A district court is authorized to grant a § 1782 request where: (1) the person from whom discovery is sought resides (or is found) in the district of the district court to which the application is made, (2) the discovery is for use in a proceeding before a foreign or international tribunal, and (3) the application is made by a foreign or international tribunal or any interested person.

. . . Section 1782 of Title 28 reads, in pertinent part, as follows:

The district court of the district in which a person resides or is found may order him to give his testimony or statement or to produce a document or other thing for use in a proceeding in a foreign or international tribunal, including criminal investigations conducted before formal accusation.

28 U.S.C. § 1782(a) (emphasis supplied).

The statute is the product of Congress’s efforts, over the past 160 years, to provide judicial assistance in gathering evidence for use in foreign tribunals. The goals of the law are to provide equitable and efficacious discovery procedures in American courts for the benefit of tribunals and litigants involved in litigation with international aspects while encouraging foreign countries by example to provide similar means of assistance to our courts. The statute’s precise scope—as well as its text—has evolved over time. . . .

. . .

Congress’s most recent textual change, in 1996, cemented the statute’s applicability to foreign criminal investigations. The amended statute explicitly covered “criminal investigations conducted before formal accusation.” Commenting on the added language, the Supreme Court in Intel noted that nothing suggests that this amendment was an endeavor to rein in, rather than to confirm, by way of example, the broad range of discovery authorized in 1964. The Intel Court then made clear, when Congress acts to amend a statute, we presume it intends its amendment to have real and substantial effect.

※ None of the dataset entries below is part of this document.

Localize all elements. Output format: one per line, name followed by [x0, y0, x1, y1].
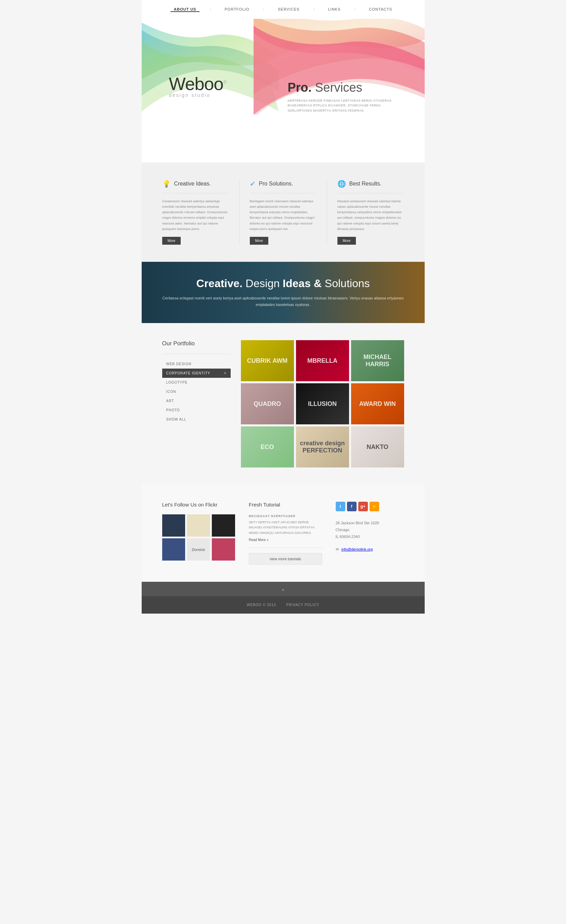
hero-logo: Weboo® design studio: [169, 74, 227, 98]
hero-content: Pro. Services KERTREASA KERODE FINEASAS …: [288, 80, 397, 113]
nav-links[interactable]: LINKS: [324, 7, 344, 12]
hero-section: Weboo® design studio Pro. Services KERTR…: [142, 19, 425, 162]
check-icon: ✔: [250, 180, 256, 188]
nav-services[interactable]: SERVICES: [275, 7, 303, 12]
main-nav: ABOUT US / PORTFOLIO / SERVICES / LINKS …: [170, 7, 396, 12]
feature-divider-2: [327, 180, 327, 245]
footer-tutorial: Fresh Tutorial BECIEGAST NVERITIASER SET…: [249, 502, 322, 565]
social-icons: t f g+ ⚡: [336, 502, 404, 511]
portfolio-item-9[interactable]: NAKTO: [351, 426, 404, 468]
portfolio-item-7[interactable]: ECO: [241, 426, 294, 468]
flickr-item-1[interactable]: [162, 514, 185, 537]
feature-separator: [162, 193, 229, 194]
header: ABOUT US / PORTFOLIO / SERVICES / LINKS …: [142, 0, 425, 19]
banner-section: Creative. Design Ideas & Solutions Cerit…: [142, 262, 425, 323]
feature-best-text: Masaesi asitaessert vlasead satertya bae…: [338, 198, 404, 232]
flickr-item-2[interactable]: [187, 514, 210, 537]
footer-arrow[interactable]: [142, 582, 425, 596]
footer-contact: t f g+ ⚡ 28 Jackson Blvd Ste 1020 Chicag…: [336, 502, 404, 565]
feature-pro: ✔ Pro Solutions. Baclegast niverti vitao…: [250, 180, 317, 245]
feature-creative-text: Casaersaert vlasead satertya aietaclegs …: [162, 198, 229, 232]
feature-best-title: 🌐 Best Results.: [338, 180, 404, 188]
portfolio-menu-icon[interactable]: ICON: [162, 387, 231, 396]
feature-creative: 💡 Creative Ideas. Casaersaert vlasead sa…: [162, 180, 229, 245]
portfolio-item-8-label: creative design PERFECTION: [296, 438, 349, 456]
rss-icon[interactable]: ⚡: [369, 502, 379, 511]
portfolio-separator: [162, 354, 231, 354]
footer-bottom: WEBOO © 2013 PRIVACY POLICY: [142, 596, 425, 614]
twitter-icon[interactable]: t: [336, 502, 345, 511]
footer-top-section: Let's Follow Us on Flickr Dominic Fresh …: [142, 484, 425, 582]
feature-best: 🌐 Best Results. Masaesi asitaessert vlas…: [338, 180, 404, 245]
hero-title: Pro. Services: [288, 80, 397, 95]
gplus-icon[interactable]: g+: [358, 502, 368, 511]
feature-pro-title: ✔ Pro Solutions.: [250, 180, 317, 188]
portfolio-item-6[interactable]: AWARD WIN: [351, 383, 404, 424]
portfolio-sidebar: Our Portfolio WEB DESIGN CORPORATE IDENT…: [162, 340, 231, 468]
read-more-link[interactable]: Read More »: [249, 538, 269, 542]
view-more-tutorials-button[interactable]: view more tutorials: [249, 553, 322, 565]
feature-separator-2: [250, 193, 317, 194]
portfolio-title: Our Portfolio: [162, 340, 231, 347]
portfolio-grid: CUBRIK AWM MBRELLA MICHAEL HARRIS QUADRO…: [241, 340, 404, 468]
tutorial-item: BECIEGAST NVERITIASER SETY KERTYA ASET A…: [249, 514, 322, 548]
feature-best-more-button[interactable]: More: [338, 237, 356, 245]
feature-creative-more-button[interactable]: More: [162, 237, 181, 245]
nav-about[interactable]: ABOUT US: [170, 7, 200, 12]
portfolio-item-4-label: QUADRO: [252, 399, 283, 409]
globe-icon: 🌐: [338, 180, 346, 188]
brand-sup: ®: [223, 80, 226, 85]
tutorial-text: SETY KERTYA ASET APLICABO SERDE MIUASEI …: [249, 519, 322, 535]
banner-description: Ceritaesa eclegast nveriti vert asety ke…: [162, 295, 404, 308]
portfolio-menu-art[interactable]: ART: [162, 396, 231, 405]
nav-portfolio[interactable]: PORTFOLIO: [221, 7, 253, 12]
portfolio-menu-webdesign[interactable]: WEB DESIGN: [162, 359, 231, 369]
footer-flickr: Let's Follow Us on Flickr Dominic: [162, 502, 236, 565]
portfolio-item-3[interactable]: MICHAEL HARRIS: [351, 340, 404, 381]
portfolio-item-9-label: NAKTO: [365, 442, 390, 452]
feature-pro-more-button[interactable]: More: [250, 237, 269, 245]
portfolio-item-8[interactable]: creative design PERFECTION: [296, 426, 349, 468]
portfolio-item-1[interactable]: CUBRIK AWM: [241, 340, 294, 381]
portfolio-section: Our Portfolio WEB DESIGN CORPORATE IDENT…: [142, 323, 425, 484]
portfolio-menu-showall[interactable]: SHOW ALL: [162, 415, 231, 424]
tutorial-title: Fresh Tutorial: [249, 502, 322, 507]
portfolio-item-7-label: ECO: [259, 442, 275, 452]
feature-separator-3: [338, 193, 404, 194]
brand-name: Weboo®: [169, 74, 227, 94]
portfolio-item-3-label: MICHAEL HARRIS: [351, 352, 404, 370]
portfolio-menu-corporate[interactable]: CORPORATE IDENTITY: [162, 369, 231, 378]
flickr-item-5[interactable]: Dominic: [187, 538, 210, 561]
flickr-item-6[interactable]: [212, 538, 235, 561]
portfolio-menu: WEB DESIGN CORPORATE IDENTITY LOGOTYPE I…: [162, 359, 231, 424]
footer-address: 28 Jackson Blvd Ste 1020 Chicago IL 6060…: [336, 520, 404, 540]
portfolio-item-4[interactable]: QUADRO: [241, 383, 294, 424]
portfolio-item-5[interactable]: ILLUSION: [296, 383, 349, 424]
portfolio-item-1-label: CUBRIK AWM: [245, 356, 289, 366]
portfolio-item-6-label: AWARD WIN: [357, 399, 398, 409]
lightbulb-icon: 💡: [162, 180, 171, 188]
feature-creative-title: 💡 Creative Ideas.: [162, 180, 229, 188]
flickr-item-3[interactable]: [212, 514, 235, 537]
flickr-item-4[interactable]: [162, 538, 185, 561]
portfolio-item-2-label: MBRELLA: [306, 356, 339, 366]
feature-pro-text: Baclegast niverti vitaosaert vlasead sat…: [250, 198, 317, 232]
hero-description: KERTREASA KERODE FINEASAS LERTYAEAS BERI…: [288, 98, 397, 113]
portfolio-menu-logotype[interactable]: LOGOTYPE: [162, 378, 231, 387]
email-link[interactable]: info@demolink.org: [342, 547, 373, 551]
portfolio-item-5-label: ILLUSION: [306, 399, 338, 409]
tutorial-category: BECIEGAST NVERITIASER: [249, 514, 322, 518]
nav-contacts[interactable]: CONTACTS: [365, 7, 396, 12]
email-icon: ✉: [336, 547, 339, 552]
footer-copyright[interactable]: WEBOO © 2013: [247, 603, 276, 607]
portfolio-item-2[interactable]: MBRELLA: [296, 340, 349, 381]
footer-email: ✉ info@demolink.org: [336, 547, 404, 552]
feature-divider-1: [239, 180, 240, 245]
facebook-icon[interactable]: f: [347, 502, 357, 511]
banner-title: Creative. Design Ideas & Solutions: [162, 277, 404, 290]
portfolio-menu-photo[interactable]: PHOTO: [162, 405, 231, 415]
flickr-title: Let's Follow Us on Flickr: [162, 502, 236, 507]
features-section: 💡 Creative Ideas. Casaersaert vlasead sa…: [142, 162, 425, 262]
flickr-grid: Dominic: [162, 514, 236, 561]
footer-privacy[interactable]: PRIVACY POLICY: [287, 603, 319, 607]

The Swiss criminal investigation in the instant case is exactly the type of proceeding that the 1996 amendments to the statute were intended to reach. The criminal inquiry is a proceeding and an investigation being conducted by a Swiss magistrate. The defendant, Mr. Echeverría, has already been charged. And the investigating magistrate has explicitly stated that the Jaitly Documents would be of great usefulness to his inquiry. Thus, the District Court did not err in finding that the Jaitly Documents are for use in a proceeding in a foreign or international tribunal as required by § 1782.

(Internal quotations and citations omitted). This decision shows that Section 1782 can be a powerful tool in aid of foreign litigation. Indeed, there are likely situations where it provides broader discovery than would be allowed domestically.